(Beginning of The data)

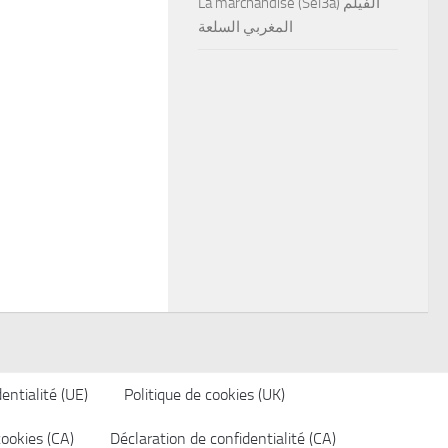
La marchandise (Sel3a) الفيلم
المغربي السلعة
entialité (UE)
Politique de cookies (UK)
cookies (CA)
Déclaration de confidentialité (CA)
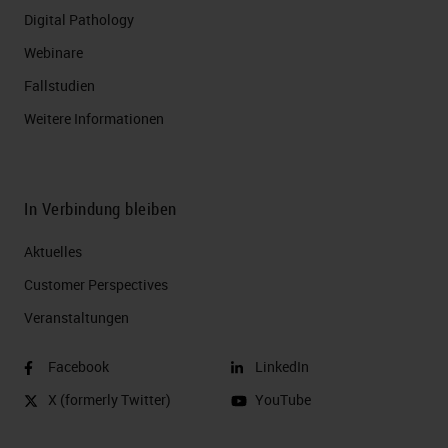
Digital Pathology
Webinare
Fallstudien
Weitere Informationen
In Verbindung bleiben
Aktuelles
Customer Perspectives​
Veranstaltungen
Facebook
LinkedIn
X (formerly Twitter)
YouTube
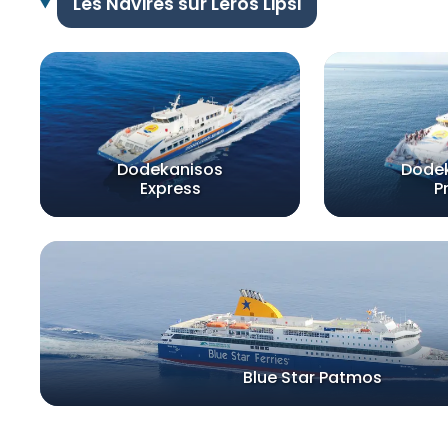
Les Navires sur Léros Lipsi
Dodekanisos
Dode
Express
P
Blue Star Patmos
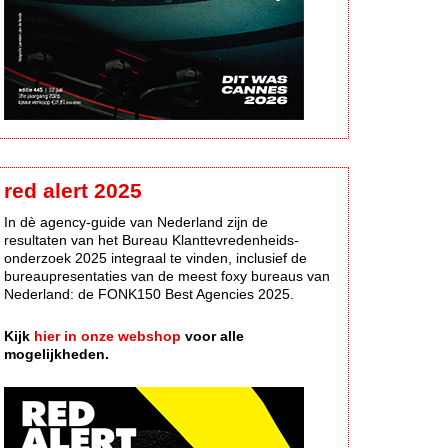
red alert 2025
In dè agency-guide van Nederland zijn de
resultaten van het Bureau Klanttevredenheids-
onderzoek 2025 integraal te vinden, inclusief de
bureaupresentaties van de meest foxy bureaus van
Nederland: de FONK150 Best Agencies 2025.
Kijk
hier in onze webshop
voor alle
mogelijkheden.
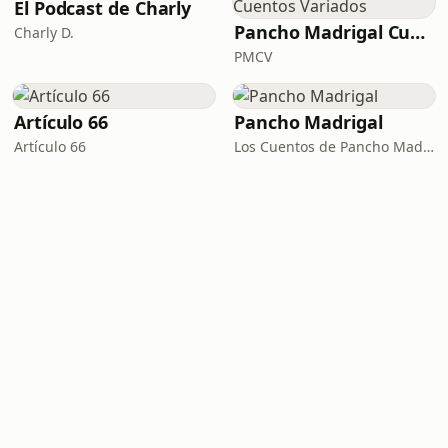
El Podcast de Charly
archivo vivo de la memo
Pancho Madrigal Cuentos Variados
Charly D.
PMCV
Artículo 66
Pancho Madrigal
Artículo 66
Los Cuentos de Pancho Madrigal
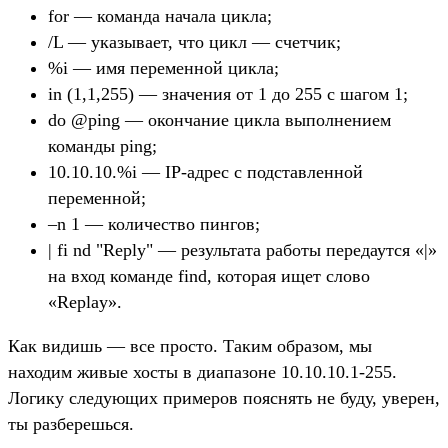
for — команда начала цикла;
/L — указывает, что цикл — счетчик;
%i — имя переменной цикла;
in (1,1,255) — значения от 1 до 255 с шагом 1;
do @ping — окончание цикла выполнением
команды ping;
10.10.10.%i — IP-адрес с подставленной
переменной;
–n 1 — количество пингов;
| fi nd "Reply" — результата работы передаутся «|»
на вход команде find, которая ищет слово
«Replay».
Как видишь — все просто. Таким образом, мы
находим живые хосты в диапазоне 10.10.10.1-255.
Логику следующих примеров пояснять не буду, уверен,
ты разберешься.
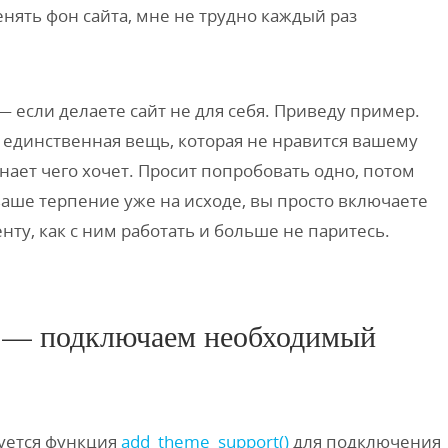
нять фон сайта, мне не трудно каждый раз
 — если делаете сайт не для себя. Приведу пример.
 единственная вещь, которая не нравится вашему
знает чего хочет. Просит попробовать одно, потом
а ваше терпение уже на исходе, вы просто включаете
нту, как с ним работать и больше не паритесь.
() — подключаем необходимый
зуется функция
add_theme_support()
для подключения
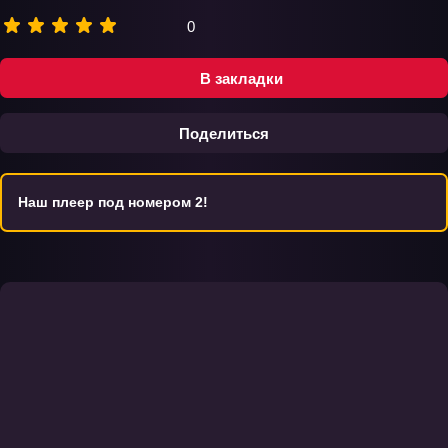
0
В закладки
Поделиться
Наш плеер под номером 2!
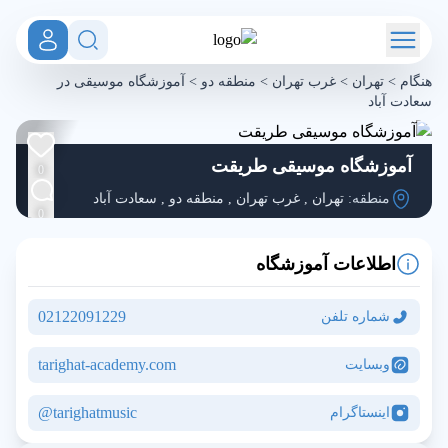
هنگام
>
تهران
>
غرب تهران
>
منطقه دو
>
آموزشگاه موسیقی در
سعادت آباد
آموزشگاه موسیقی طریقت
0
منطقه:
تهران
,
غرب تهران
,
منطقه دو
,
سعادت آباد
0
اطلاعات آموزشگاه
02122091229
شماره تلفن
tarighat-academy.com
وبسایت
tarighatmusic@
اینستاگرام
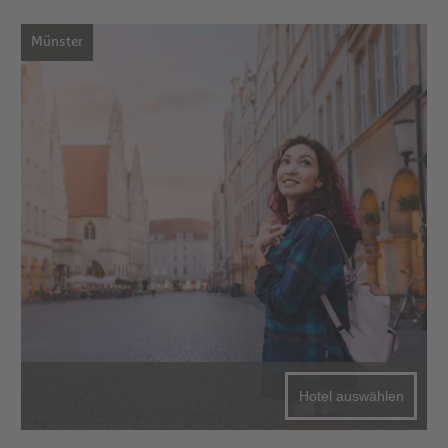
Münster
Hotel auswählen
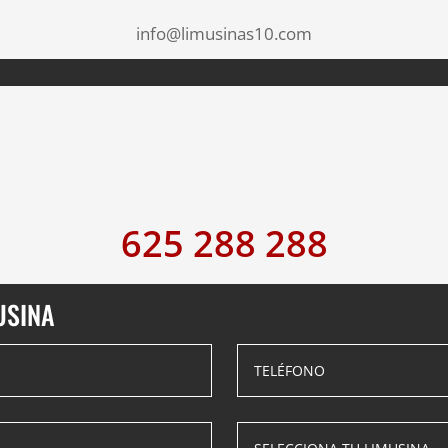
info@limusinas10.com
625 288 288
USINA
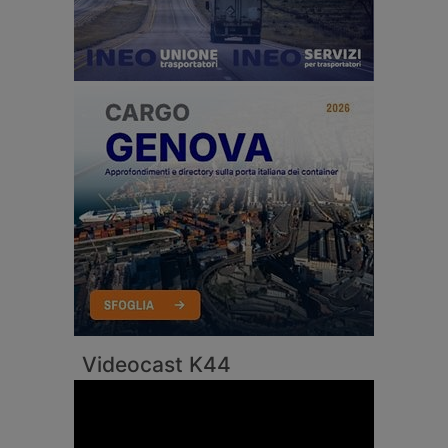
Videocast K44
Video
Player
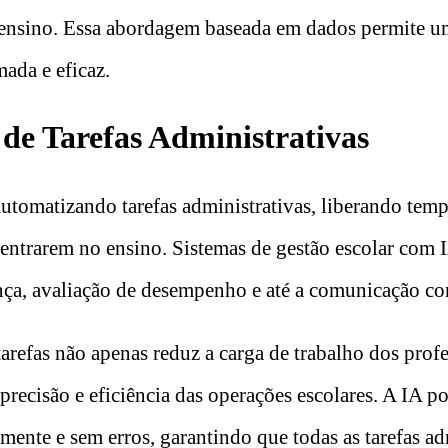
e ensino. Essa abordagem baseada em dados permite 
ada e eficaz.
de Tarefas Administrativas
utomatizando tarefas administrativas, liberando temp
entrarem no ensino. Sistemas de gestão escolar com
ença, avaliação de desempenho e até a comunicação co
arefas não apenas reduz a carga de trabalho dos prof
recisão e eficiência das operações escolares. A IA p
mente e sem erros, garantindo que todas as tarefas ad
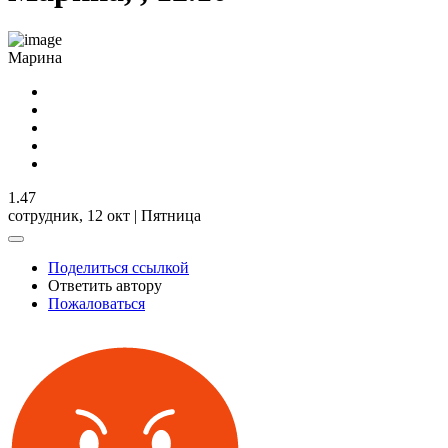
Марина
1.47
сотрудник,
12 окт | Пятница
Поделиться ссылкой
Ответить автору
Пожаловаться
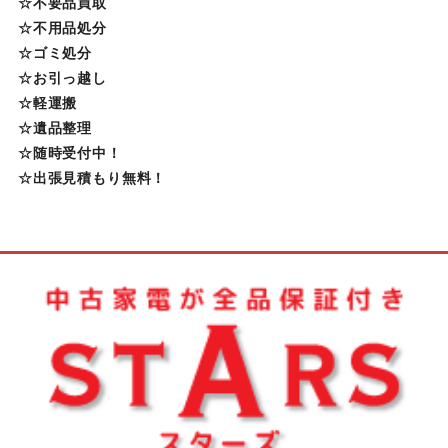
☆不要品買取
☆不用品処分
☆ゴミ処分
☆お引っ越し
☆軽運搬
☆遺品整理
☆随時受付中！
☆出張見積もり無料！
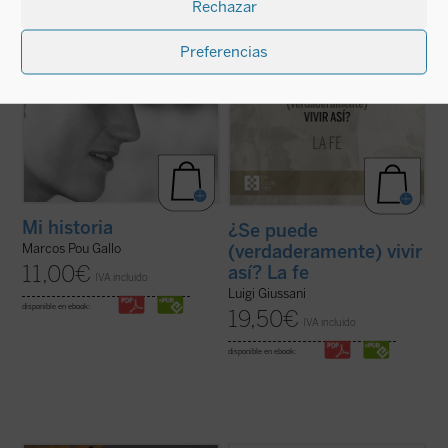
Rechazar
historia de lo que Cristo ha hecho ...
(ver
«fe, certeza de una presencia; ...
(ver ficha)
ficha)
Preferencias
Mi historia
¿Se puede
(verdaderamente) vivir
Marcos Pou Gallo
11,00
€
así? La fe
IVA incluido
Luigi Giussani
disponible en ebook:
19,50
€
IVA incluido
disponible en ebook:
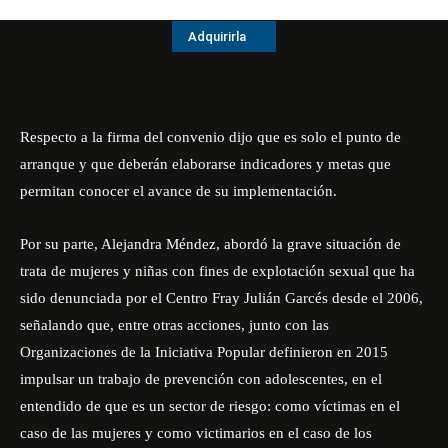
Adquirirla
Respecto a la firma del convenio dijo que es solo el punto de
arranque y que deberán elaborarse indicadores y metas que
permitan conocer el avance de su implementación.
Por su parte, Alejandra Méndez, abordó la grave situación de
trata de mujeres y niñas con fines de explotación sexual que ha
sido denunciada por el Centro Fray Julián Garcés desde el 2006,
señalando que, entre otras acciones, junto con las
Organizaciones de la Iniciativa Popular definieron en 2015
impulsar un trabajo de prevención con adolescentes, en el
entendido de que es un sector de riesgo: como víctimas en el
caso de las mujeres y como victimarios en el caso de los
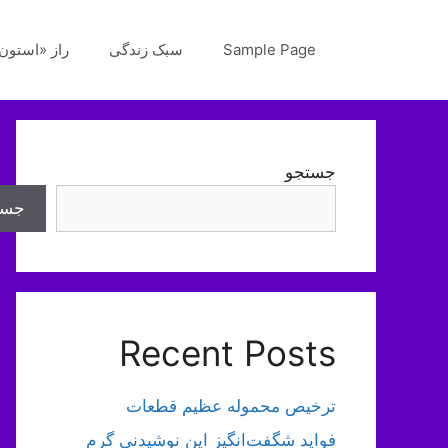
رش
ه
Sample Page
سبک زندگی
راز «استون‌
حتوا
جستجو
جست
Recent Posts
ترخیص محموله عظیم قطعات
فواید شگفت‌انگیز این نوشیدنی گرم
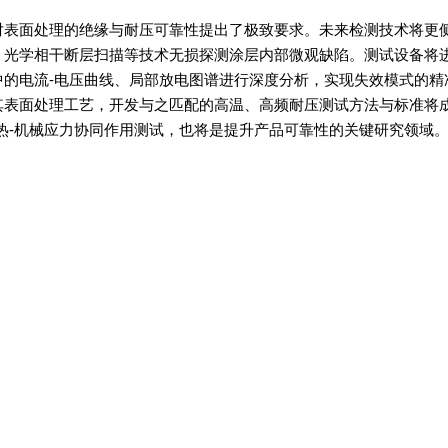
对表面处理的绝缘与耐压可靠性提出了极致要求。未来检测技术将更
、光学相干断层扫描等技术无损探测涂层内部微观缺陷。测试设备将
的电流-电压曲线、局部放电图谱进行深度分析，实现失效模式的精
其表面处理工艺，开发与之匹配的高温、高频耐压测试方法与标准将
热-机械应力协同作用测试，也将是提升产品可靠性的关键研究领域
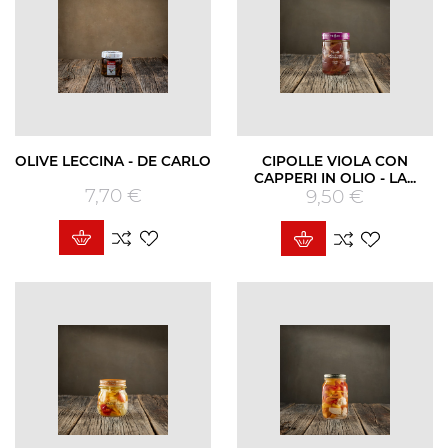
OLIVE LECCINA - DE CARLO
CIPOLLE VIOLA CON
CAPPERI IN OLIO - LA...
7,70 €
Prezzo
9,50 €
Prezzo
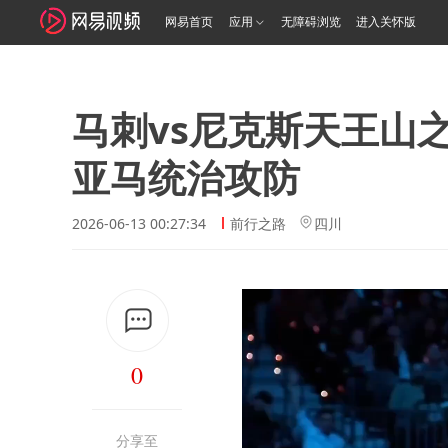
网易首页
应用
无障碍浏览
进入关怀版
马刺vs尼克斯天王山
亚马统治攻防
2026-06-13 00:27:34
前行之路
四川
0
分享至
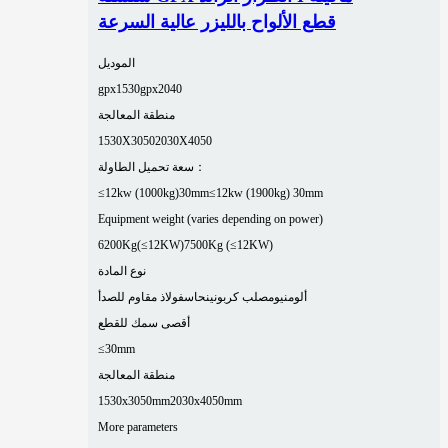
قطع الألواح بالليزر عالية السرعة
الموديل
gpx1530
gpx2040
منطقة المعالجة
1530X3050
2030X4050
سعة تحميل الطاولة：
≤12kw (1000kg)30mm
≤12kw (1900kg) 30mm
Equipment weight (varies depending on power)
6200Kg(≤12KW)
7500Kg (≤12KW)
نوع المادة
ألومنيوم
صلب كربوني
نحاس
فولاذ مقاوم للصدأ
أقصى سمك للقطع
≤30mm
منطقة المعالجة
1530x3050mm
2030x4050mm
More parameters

(End of The data)

What you have to do:
Set every line of the records down again exactly, and exclude all pictures.

Task answer:
La marchandise (Sel3a) الفيلم
المغربي السلعة
entialité (UE)
Politique de cookies (UK)
cookies (CA)
Déclaration de confidentialité (CA)
Digital Pathology
Webinare
Fallstudien
Weitere Informationen
In Verbindung bleiben
Aktuelles
Customer Perspectives​
Veranstaltungen
Facebook
LinkedIn
X (formerly Twitter)
YouTube
Les Navires sur Léros Lipsi
Dodekanisos
Dode
Express
P
Blue Star Patmos
red alert 2025
In dè agency-guide van Nederland zijn de
resultaten van het Bureau Klanttevredenheids-
onderzoek 2025 integraal te vinden, inclusief de
bureaupresentaties van de meest foxy bureaus van
Nederland: de FONK150 Best Agencies 2025.
Kijk
hier in onze webshop
voor alle
mogelijkheden.
El Podcast de Charly
archivo vivo de la memo
Pancho Madrigal Cuentos Variados
Charly D.
PMCV
Artículo 66
Pancho Madrigal
Artículo 66
Los Cuentos de Pancho Madrigal
for — команда начала цикла;
/L — указывает, что цикл — счетчик;
%i — имя переменной цикла;
in (1,1,255) — значения от 1 до 255 с шагом 1;
do @ping — окончание цикла выполнением
команды ping;
10.10.10.%i — IP-адрес с подставленной
переменной;
–n 1 — количество пингов;
| fi nd "Reply" — результата работы передаутся «|»
на вход команде find, которая ищет слово
«Replay».
Как видишь — все просто. Таким образом, мы
находим живые хосты в диапазоне 10.10.10.1-255.
Логику следующих примеров пояснять не буду, уверен,
ты разберешься.
нять фон сайта, мне не трудно каждый раз
 — если делаете сайт не для себя. Приведу пример.
 единственная вещь, которая не нравится вашему
знает чего хочет. Просит попробовать одно, потом
а ваше терпение уже на исходе, вы просто включаете
нту, как с ним работать и больше не паритесь.
() — подключаем необходимый
зуется функция
add_theme_support()
для подключения
0
В закладки
Поделиться
Наш плеер под номером 2!
هنگام
>
تهران
>
غرب تهران
>
منطقه دو
>
آموزشگاه موسیقی در
سعادت آباد
آموزشگاه موسیقی طریقت
0
منطقه:
تهران
,
غرب تهران
,
منطقه دو
,
سعادت آباد
0
اطلاعات آموزشگاه
02122091229
شماره تلفن
tarighat-academy.com
وبسایت
tarighatmusic@
اینستاگرام
Münster
Hotel auswählen
info@limusinas10.com
625 288 288
USINA
Videocast K44
Video
Player
e ensino. Essa abordagem baseada em dados permite 
ada e eficaz.
de Tarefas Administrativas
utomatizando tarefas administrativas, liberando temp
entrarem no ensino. Sistemas de gestão escolar com
ença, avaliação de desempenho e até a comunicação co
arefas não apenas reduz a carga de trabalho dos prof
recisão e eficiência das operações escolares. A IA p
mente e sem erros, garantindo que todas as tarefas ad
Марина
1.47
сотрудник,
12 окт | Пятница
Поделиться ссылкой
Ответить автору
Пожаловаться
☆不要品買取
☆不用品処分
☆ゴミ処分
☆お引っ越し
☆軽運搬
☆遺品整理
☆随時受付中！
☆出張見積もり無料！
Rechazar
historia de lo que Cristo ha hecho ...
(ver
«fe, certeza de una presencia; ...
(ver ficha)
ficha)
Preferencias
Mi historia
¿Se puede
(verdaderamente) vivir
Marcos Pou Gallo
11,00
€
así? La fe
IVA incluido
Luigi Giussani
disponible en ebook:
19,50
€
IVA incluido
disponible en ebook:
Adquirirla
Respecto a la firma del convenio dijo que es solo el punto de
arranque y que deberán elaborarse indicadores y metas que
permitan conocer el avance de su implementación.
Por su parte, Alejandra Méndez, abordó la grave situación de
trata de mujeres y niñas con fines de explotación sexual que ha
sido denunciada por el Centro Fray Julián Garcés desde el 2006,
señalando que, entre otras acciones, junto con las
Organizaciones de la Iniciativa Popular definieron en 2015
impulsar un trabajo de prevención con adolescentes, en el
entendido de que es un sector de riesgo: como víctimas en el
caso de las mujeres y como victimarios en el caso de los
رش
ه
Sample Page
سبک زندگی
راز «استون‌
حتوا
جستجو
جست
Recent Posts
ترخیص محموله عظیم قطعات
فواید شگفت‌انگیز این نوشیدنی گرم
对表面处理的绝缘与耐压可靠性提出了极致要求。未来检测技术将更
、光学相干断层扫描等技术无损探测涂层内部微观缺陷。测试设备将
的电流-电压曲线、局部放电图谱进行深度分析，实现失效模式的精
其表面处理工艺，开发与之匹配的高温、高频耐压测试方法与标准将
热-机械应力协同作用测试，也将是提升产品可靠性的关键研究领域
OLIVE LECCINA - DE CARLO
CIPOLLE VIOLA CON
CAPPERI IN OLIO - LA...
7,70 €
Prezzo
9,50 €
Prezzo
网易首页
应用
无障碍浏览
进入关怀版
马刺vs尼克斯天王山
亚马统治攻防
2026-06-13 00:27:34
前行之路
四川
0
分享至
قطع الألواح بالليزر عالية السرعة
الموديل
gpx1530
gpx2040
منطقة المعالجة
1530X3050
2030X4050
سعة تحميل الطاولة：
≤12kw (1000kg)30mm
≤12kw (1900kg) 30mm
Equipment weight (varies depending on power)
6200Kg(≤12KW)
7500Kg (≤12KW)
نوع المادة
ألومنيوم
صلب كربوني
نحاس
فولاذ مقاوم للصدأ
أقصى سمك للقطع
≤30mm
منطقة المعالجة
1530x3050mm
2030x4050mm
More parameters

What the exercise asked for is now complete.